Mailbag: Ramani deserved harsher punishment

The Fair Political Practices Commission is an embarrassment, engaging in a full investigation, convicting Sunder Ramani of 33 direct campaign violations (“Report: Ramani campaign erred, Sept. 3) and simply slapping him on the hand and saying don’t do it again. Come on.

I wonder how Ramani will engage in state legislation when he or his treasurer can’t seem to understand campaign finance. The fact remains, Ramani had 33 violations and he “won” the Republican primary simply because he was the only person on the ballot. Even when concealing his contributions he lost the runoff.

What will he try to cover up next? Where he lives? That’s right, he’s probably has done that, too!

Melody Boyd



Afghanistan is lacking rule of law

A few years ago, during one of my visits with American troops in Afghanistan, a lieutenant colonel told me that Afghanistan felt “like the third front in a two-front war.” This statement captured the mood in Kabul in the middle of the last decade: Having routed the Taliban and smashed Al Qaeda’s infrastructure, American commanders were left to hold the fractured country together with few troops and little in the way of coordinated assistance, while attention and resources were lavished on Iraq.

Iraq has since taken steps toward stability, and American troops are withdrawing from the country. The situation in Afghanistan is much more tenuous. Resistance has spiked as Taliban leaders have sought to exploit growing discontent with the Afghan government. Now, as Afghanistan has eclipsed Vietnam as our nation’s longest war, Americans are growing increasingly concerned about whether we will ever see light at the end of this tunnel.


I have long supported our efforts in Afghanistan. We could not allow the Taliban to remain in power after the 9/11 attacks, nor could we tolerate the continued Al Qaeda threat there. But our presence in Afghanistan was never intended to be open-ended and, with a host of other challenges competing for resources, we need to set realistic objectives.

There are really two missions in Afghanistan, one military and the other civilian. I have no doubt that our military can defeat Taliban forces. My concern is over the civilian mission — that we may not be able to sustain security gains made by American forces unless we can help the Afghans put in place a form of governance capable of keeping the Taliban out once we leave.

Recently, I raised this concern with Army Gen. Stanley A. McChrystal, then commanding all our forces in the country. He acknowledged the problem and expressed his view that the civilian mission, while difficult, was nevertheless doable. But he also made it clear that “there is no Plan B” — we might succeed or we might not, but there was no better strategy to overcome the challenges we faced.

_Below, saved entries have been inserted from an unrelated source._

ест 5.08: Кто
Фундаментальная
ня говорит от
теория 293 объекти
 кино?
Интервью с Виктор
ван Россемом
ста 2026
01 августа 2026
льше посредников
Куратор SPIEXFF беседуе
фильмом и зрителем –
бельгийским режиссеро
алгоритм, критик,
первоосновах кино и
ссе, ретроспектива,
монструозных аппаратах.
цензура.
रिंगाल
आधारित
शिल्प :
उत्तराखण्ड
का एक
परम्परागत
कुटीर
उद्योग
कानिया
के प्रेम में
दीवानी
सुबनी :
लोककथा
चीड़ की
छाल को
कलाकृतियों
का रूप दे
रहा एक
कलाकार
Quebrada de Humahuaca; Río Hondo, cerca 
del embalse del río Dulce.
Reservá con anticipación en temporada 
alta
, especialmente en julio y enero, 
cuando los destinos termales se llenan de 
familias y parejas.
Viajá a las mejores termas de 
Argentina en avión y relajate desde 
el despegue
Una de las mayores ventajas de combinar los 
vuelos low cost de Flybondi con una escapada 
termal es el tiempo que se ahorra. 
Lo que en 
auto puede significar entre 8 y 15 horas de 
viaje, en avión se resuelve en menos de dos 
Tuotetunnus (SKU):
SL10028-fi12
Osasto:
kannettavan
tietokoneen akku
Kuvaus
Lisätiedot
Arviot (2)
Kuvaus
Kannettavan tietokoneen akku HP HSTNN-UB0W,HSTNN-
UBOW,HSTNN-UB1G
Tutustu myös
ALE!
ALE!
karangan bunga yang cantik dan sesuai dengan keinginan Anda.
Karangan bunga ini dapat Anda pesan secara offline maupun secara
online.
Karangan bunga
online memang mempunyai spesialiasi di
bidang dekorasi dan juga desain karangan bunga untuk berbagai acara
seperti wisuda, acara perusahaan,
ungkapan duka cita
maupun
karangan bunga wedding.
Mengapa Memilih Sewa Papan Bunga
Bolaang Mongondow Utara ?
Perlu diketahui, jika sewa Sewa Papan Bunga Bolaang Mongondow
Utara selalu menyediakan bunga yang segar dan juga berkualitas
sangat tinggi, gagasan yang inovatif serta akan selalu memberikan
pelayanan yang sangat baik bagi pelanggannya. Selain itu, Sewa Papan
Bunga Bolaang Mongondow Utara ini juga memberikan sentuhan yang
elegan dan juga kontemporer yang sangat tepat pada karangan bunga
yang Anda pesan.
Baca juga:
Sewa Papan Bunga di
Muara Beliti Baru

In my view, the gravest threat to success in Afghanistan is the lack of a rule of law. Corruption is omnipresent — running the gamut from large-scale fraud that saps the international donor effort to petty bribery that confronts ordinary Afghans daily, while contributing to contempt for the Karzai government. Although we are pressing the government on the corruption issue and have increased oversight of assistance provided to Afghanistan, breaking this tradition may be a generational undertaking.

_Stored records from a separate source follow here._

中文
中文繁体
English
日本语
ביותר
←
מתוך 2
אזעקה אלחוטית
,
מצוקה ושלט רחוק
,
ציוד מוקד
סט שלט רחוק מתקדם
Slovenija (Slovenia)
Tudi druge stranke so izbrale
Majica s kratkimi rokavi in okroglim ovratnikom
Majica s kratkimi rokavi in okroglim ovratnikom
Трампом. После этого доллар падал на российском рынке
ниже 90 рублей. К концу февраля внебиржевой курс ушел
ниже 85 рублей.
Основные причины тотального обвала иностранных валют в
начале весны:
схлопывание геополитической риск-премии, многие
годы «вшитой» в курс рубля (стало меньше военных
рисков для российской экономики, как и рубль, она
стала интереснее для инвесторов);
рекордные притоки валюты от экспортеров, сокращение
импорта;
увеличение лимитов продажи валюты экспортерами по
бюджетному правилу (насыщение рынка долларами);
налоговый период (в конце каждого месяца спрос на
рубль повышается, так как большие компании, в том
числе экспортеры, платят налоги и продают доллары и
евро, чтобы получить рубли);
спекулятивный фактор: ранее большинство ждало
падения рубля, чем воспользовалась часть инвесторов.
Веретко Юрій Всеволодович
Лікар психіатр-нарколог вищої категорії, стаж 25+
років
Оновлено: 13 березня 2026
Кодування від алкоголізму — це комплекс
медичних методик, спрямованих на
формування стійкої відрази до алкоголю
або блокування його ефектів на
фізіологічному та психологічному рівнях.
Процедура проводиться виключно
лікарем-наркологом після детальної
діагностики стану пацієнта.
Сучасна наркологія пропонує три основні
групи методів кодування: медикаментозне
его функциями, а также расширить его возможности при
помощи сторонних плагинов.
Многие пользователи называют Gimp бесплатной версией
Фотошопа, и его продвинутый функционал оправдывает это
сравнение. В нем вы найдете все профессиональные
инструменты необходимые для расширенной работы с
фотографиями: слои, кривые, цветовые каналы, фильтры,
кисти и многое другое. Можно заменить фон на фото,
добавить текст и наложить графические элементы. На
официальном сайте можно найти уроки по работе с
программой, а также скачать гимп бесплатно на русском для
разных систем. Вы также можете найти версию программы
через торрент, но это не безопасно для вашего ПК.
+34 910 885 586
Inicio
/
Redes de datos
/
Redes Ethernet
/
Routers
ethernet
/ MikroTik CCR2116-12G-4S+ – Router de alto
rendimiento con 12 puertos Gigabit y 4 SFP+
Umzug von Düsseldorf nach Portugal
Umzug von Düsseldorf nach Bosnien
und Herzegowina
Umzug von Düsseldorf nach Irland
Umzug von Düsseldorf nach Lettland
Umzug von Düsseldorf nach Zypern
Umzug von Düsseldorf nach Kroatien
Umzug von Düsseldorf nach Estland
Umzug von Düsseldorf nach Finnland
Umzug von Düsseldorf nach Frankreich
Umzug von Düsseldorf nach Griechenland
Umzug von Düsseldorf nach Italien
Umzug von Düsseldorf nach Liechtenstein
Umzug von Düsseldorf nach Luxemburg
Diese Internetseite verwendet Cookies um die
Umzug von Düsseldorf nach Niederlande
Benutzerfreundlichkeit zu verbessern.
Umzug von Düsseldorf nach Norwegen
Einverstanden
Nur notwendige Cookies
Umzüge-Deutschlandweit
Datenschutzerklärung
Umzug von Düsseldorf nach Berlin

Corruption also slows international assistance and prevents Afghans from taking greater ownership of their country’s reconstruction, since significant amounts of the aid cannot be routed through the government itself.

Corruption also impedes the government’s ability to assert control throughout the countryside, especially the southern part of the country, which remains a Taliban stronghold. Efforts to train the Afghan national army and police forces have been successful in turning out large numbers of men with rudimentary training, but the police force in particular remains riddled with bribery, graft and double dealing.

By next summer, the president said, we will begin drawing down our troops in Afghanistan at a pace that will no doubt be determined by conditions on the ground. Let us hope that those conditions are favorable, and that the civilian mission is far enough advanced that the Taliban can be kept at bay by an Afghan government that can deliver services to its own people and protect itself.

Adam Schiff



Editor’s note: Schiff is the congressional representative for the Greater Glendale area.